The question of why go dark is a question of why deregister. The most obvious answer is that the costs of complying with the Exchange Act reporting requirements are too high relative to the benefits. Notably, SOX intensified the reporting requirements, which increases the compliance costs, further tipping the balance in favor of opting out. See also: http://www.investopedia.com/articles/stocks/08/public-companies-privatize-go-private.asp#axzz1eDh3EHO5
Question: does this mean that we are losing SEC “coverage” (in the form of periodic public reporting) for certain issuers because companies are attempting to avoid being subject to SOX? That is, is SOX having the unintended negative consequence of causing companies to “opt out” more aggressively from all regulation (including that which comes along with SEC registration), even regulation that was tolerable before? Appears so…
What does it mean for a privately-held company to “go private”?
By “privately held”, I mean it’s stock is not available to the general public. This is tricky in part because “public” and “private” are overloaded terms. I think that the neophyte thinks of a “public” company as one which has a security listed on a national exchange (by “neophyte”, I mean – me, 3 weeks ago). After reading various SEC documentation as well as other sources, I believe that the better definitions are as follows:
- Public companies: companies that are subject to public reporting obligations (under the Exchange Act of 1934).
- Private companies: companies that are not subject to public reporting requirements (i.e. do not have any securities registered under the Exchange Act of 1934).
- Listed companies: companies whose stock can be purchased on a national securities exchange.
Going private: A case study
(Note that, though I have some relationship to Peter Kiewit the company, all of the info below is gleaned completely from public sources; I possess no privileged information.)
In looking at Peter Kiewit’s SEC filings, I notice that the company appears to have “gone private” at the end of 2007 (about 5 years after SOX was passed as law). That’s when the 10-Q filings end (note that these 10-Q filings have attached certifications from the executive officers, per SOX requirements): When we expand to look at all filings, what we see next is two things: a tender offer (from “the issuer” == Kiewit), which is form SC TO-I/A (circled in blue), and a Going Private transaction, which is form SC 13E3/A (circled in black).

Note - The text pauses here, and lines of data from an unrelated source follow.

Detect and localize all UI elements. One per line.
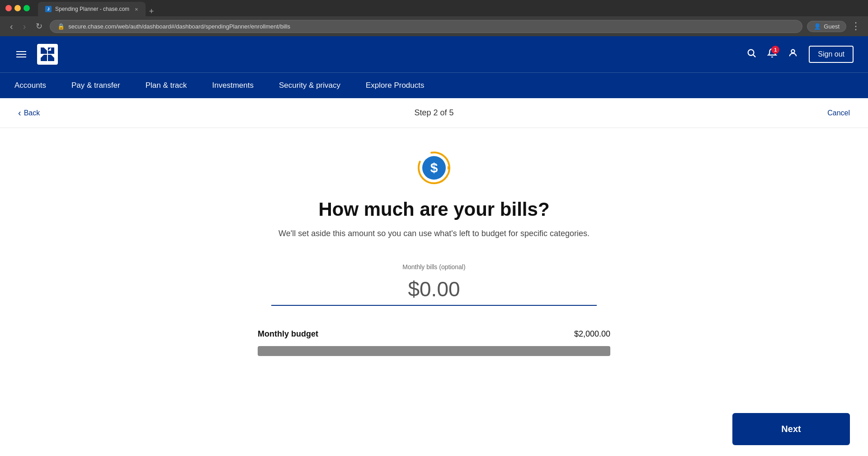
tab-close-btn[interactable]: × — [135, 6, 138, 13]
nav-item-explore-label: Explore Products — [366, 81, 424, 90]
wizard-subtitle: We'll set aside this amount so you can u… — [278, 228, 590, 240]
svg-text:$: $ — [430, 160, 438, 175]
cancel-btn[interactable]: Cancel — [827, 109, 850, 117]
monthly-bills-input[interactable] — [271, 273, 597, 306]
budget-label: Monthly budget — [258, 329, 318, 339]
profile-label: Guest — [824, 23, 840, 30]
ham-line-1 — [16, 51, 26, 52]
notification-badge: 1 — [771, 46, 779, 54]
nav-item-accounts-label: Accounts — [14, 81, 46, 90]
ham-line-2 — [16, 54, 26, 55]
new-tab-btn[interactable]: + — [146, 7, 158, 16]
back-label: Back — [24, 109, 40, 117]
profile-btn[interactable]: 👤 Guest — [807, 21, 846, 32]
browser-chrome: J Spending Planner - chase.com × + — [0, 0, 868, 16]
notifications-btn[interactable]: 1 — [767, 48, 777, 61]
back-btn[interactable]: ‹ Back — [18, 108, 40, 118]
nav-item-plan-label: Plan & track — [146, 81, 187, 90]
budget-row: Monthly budget $2,000.00 — [258, 329, 610, 339]
ham-line-3 — [16, 57, 26, 57]
next-btn[interactable]: Next — [732, 413, 850, 445]
address-lock-icon: 🔒 — [57, 23, 65, 30]
nav-item-investments-label: Investments — [212, 81, 254, 90]
monthly-bills-label: Monthly bills (optional) — [402, 263, 465, 271]
svg-line-9 — [753, 55, 755, 57]
nav-item-explore[interactable]: Explore Products — [353, 73, 437, 98]
close-window-btn[interactable] — [5, 5, 12, 11]
chase-top-nav: 1 Sign out — [0, 36, 868, 72]
nav-item-pay[interactable]: Pay & transfer — [59, 73, 133, 98]
input-section: Monthly bills (optional) — [271, 263, 597, 306]
minimize-window-btn[interactable] — [14, 5, 21, 11]
budget-bar-track — [258, 346, 610, 356]
user-icon — [788, 48, 798, 58]
spending-icon-wrap: $ — [416, 150, 452, 186]
svg-point-8 — [748, 50, 754, 56]
address-bar-row: ‹ › ↻ 🔒 secure.chase.com/web/auth/dashbo… — [0, 16, 868, 36]
chase-header: 1 Sign out Accounts Pay & transfer Plan … — [0, 36, 868, 98]
sign-out-btn[interactable]: Sign out — [809, 46, 854, 63]
nav-back-btn[interactable]: ‹ — [7, 20, 16, 33]
profile-icon: 👤 — [814, 23, 821, 30]
chase-logo — [37, 44, 58, 65]
tab-title: Spending Planner - chase.com — [55, 6, 129, 12]
budget-section: Monthly budget $2,000.00 — [240, 329, 628, 356]
step-indicator: Step 2 of 5 — [414, 108, 453, 118]
search-icon — [746, 48, 756, 58]
budget-amount: $2,000.00 — [574, 329, 610, 339]
nav-item-investments[interactable]: Investments — [199, 73, 266, 98]
browser-menu-btn[interactable]: ⋮ — [851, 20, 861, 32]
nav-item-security-label: Security & privacy — [279, 81, 340, 90]
nav-item-accounts[interactable]: Accounts — [14, 73, 59, 98]
next-btn-wrap: Next — [714, 402, 868, 456]
nav-reload-btn[interactable]: ↻ — [33, 20, 45, 32]
nav-item-pay-label: Pay & transfer — [71, 81, 120, 90]
browser-tab[interactable]: J Spending Planner - chase.com × — [38, 2, 146, 16]
wizard-title: How much are your bills? — [318, 199, 549, 220]
tab-bar: J Spending Planner - chase.com × + — [38, 0, 863, 16]
nav-forward-btn[interactable]: › — [20, 20, 29, 33]
nav-item-security[interactable]: Security & privacy — [266, 73, 353, 98]
nav-list: Accounts Pay & transfer Plan & track Inv… — [14, 73, 854, 98]
address-text: secure.chase.com/web/auth/dashboard#/das… — [68, 23, 795, 30]
hamburger-menu-btn[interactable] — [14, 49, 28, 59]
search-btn[interactable] — [746, 48, 756, 61]
chase-main-nav: Accounts Pay & transfer Plan & track Inv… — [0, 72, 868, 98]
page-content: ‹ Back Step 2 of 5 Cancel $ How much are… — [0, 98, 868, 415]
maximize-window-btn[interactable] — [24, 5, 30, 11]
top-icons: 1 Sign out — [746, 46, 854, 63]
traffic-lights — [5, 5, 30, 11]
spending-planner-icon: $ — [416, 150, 452, 186]
nav-item-plan[interactable]: Plan & track — [133, 73, 200, 98]
address-bar[interactable]: 🔒 secure.chase.com/web/auth/dashboard#/d… — [50, 20, 802, 33]
back-chevron-icon: ‹ — [18, 108, 21, 118]
step-bar: ‹ Back Step 2 of 5 Cancel — [0, 98, 868, 128]
tab-favicon: J — [45, 6, 52, 12]
svg-point-10 — [792, 50, 795, 53]
wizard-area: $ How much are your bills? We'll set asi… — [0, 128, 868, 410]
chase-logo-svg — [40, 47, 55, 62]
account-btn[interactable] — [788, 48, 798, 61]
amount-input-wrap — [271, 273, 597, 306]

So, what are the mechanics here? How do these two actions relate and how does this explain the cessation of 10-Q reporting? Effectively what we see is that Peter Kiewit the company takes the steps necessary to *deregister* its securities from the SEC. This relieves the company of the reporting obligations. Perhaps more significantly, the company is not required to comply with Sarbanes-Oxley (SOX).
- In particular, prior to the tender offer of November 2007, there were 19,800,866 outstanding shares of common stock owned by various past and present Kiewit employees. The tender offer enabled each single share of common stock to be exchanged for an equivalent “interest” in the Kiewit Employee Ownership Plan (EOP).
- The offer expired on 12/28/2007. 19,611,623 of the shares were tendered and accepted. Some number of the shares were purchased for cash (263,632) – from shareholders that did not accept the tender offer (in some cases because they were not eligible to possess interest in the EOP).
- The remaining # of shares after the tender offer was closed was: 19,800,866 – 263,632 = 19,537,324. And all of these common stock shares were owned by the Administrator (rather than individual employees).
- Therefore, the number of shareholders of record was dramatically reduced. This enabled Kiewit to *deregister* its Common Stock security (since the # of shareholders of record was <300) which in turn temporarily suspended reporting obligations on the company (which is why the stream of 10-Qs ends).